The adjacency list stores all parent-child relationships, requiring O(n) space. The traversal stack and result list can also grow to size n in the worst case.

Test Cases

from typing import List
from collections import defaultdict

class Solution:
    def killProcess(self, pid: List[int], ppid: List[int], kill: int) -> List[int]:
        children_map = defaultdict(list)

        for child, parent in zip(pid, ppid):
            children_map[parent].append(child)

        result = []
        stack = [kill]

        while stack:
            current = stack.pop()
            result.append(current)

            for child in children_map[current]:
                stack.append(child)

        return result

sol = Solution()

# Example 1
assert sorted(sol.killProcess([1,3,10,5], [3,0,5,3], 5)) == [5,10]

# Example 2
assert sorted(sol.killProcess([1], [0], 1)) == [1]

# Kill root process, entire tree removed
assert sorted(sol.killProcess([1,2,3,4], [0,1,1,2], 1)) == [1,2,3,4]

# Kill leaf node, only itself removed
assert sorted(sol.killProcess([1,2,3,4], [0,1,1,2], 4)) == [4]

# Long chain structure
assert sorted(sol.killProcess([1,2,3,4,5], [0,1,2,3,4], 3)) == [3,4,5]

# Wide tree with many children
assert sorted(sol.killProcess([1,2,3,4,5], [0,1,1,1,1], 1)) == [1,2,3,4,5]

# Internal subtree removal
assert sorted(sol.killProcess([1,2,3,4,5,6], [0,1,1,2,2,3], 2)) == [2,4,5]

# Single child subtree
assert sorted(sol.killProcess([1,2], [0,1], 2)) == [2]

# Unordered pid input
assert sorted(sol.killProcess([5,1,3,10], [3,3,0,5], 5)) == [5,10]

Test	Why
Example 1	Validates standard subtree traversal
Example 2	Validates smallest possible input
Kill root process	Ensures entire tree is returned
Kill leaf node	Ensures no extra nodes are included
Long chain structure	Tests deep traversal behavior
Wide tree	Tests handling many direct children
Internal subtree removal	Verifies selective subtree killing
Single child subtree	Tests minimal non-root subtree
Unordered pid input	Ensures algorithm does not rely on ordering

Edge Cases

One important edge case occurs when the killed process is the root of the tree. In this situation, every process in the system should be terminated because all nodes are descendants of the root. A buggy implementation might accidentally omit deeper descendants or stop traversal early. The DFS traversal correctly visits the entire tree because it continues until the stack becomes empty.

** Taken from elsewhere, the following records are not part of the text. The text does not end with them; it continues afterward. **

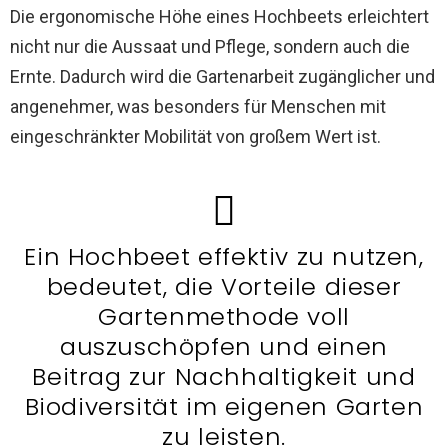
Die ergonomische Höhe eines Hochbeets erleichtert
nicht nur die Aussaat und Pflege, sondern auch die
Ernte. Dadurch wird die Gartenarbeit zugänglicher und
angenehmer, was besonders für Menschen mit
eingeschränkter Mobilität von großem Wert ist.
Ein Hochbeet effektiv zu nutzen,
bedeutet, die Vorteile dieser
Gartenmethode voll
auszuschöpfen und einen
Beitrag zur Nachhaltigkeit und
Biodiversität im eigenen Garten
zu leisten.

Another important edge case is killing a leaf node. A leaf has no children, so the answer should contain only the node itself. Some implementations incorrectly assume every node has children and may attempt invalid lookups. Using defaultdict(list) in Python and Go's zero-value slices ensures missing child lists are handled safely as empty collections.

A deep chain-shaped tree is another critical case. Consider a structure like:

1 -> 2 -> 3 -> 4 -> 5

If recursive DFS were used, extremely deep trees could risk stack overflow in some languages. The iterative DFS implementation avoids recursion entirely by using an explicit stack data structure, making it safe for the maximum constraint size.

Another subtle edge case is unordered input. The pid and ppid arrays are not guaranteed to appear in hierarchical order. A naive implementation that assumes parents appear before children could fail. Building the adjacency list independently of ordering guarantees correctness regardless of input arrangement.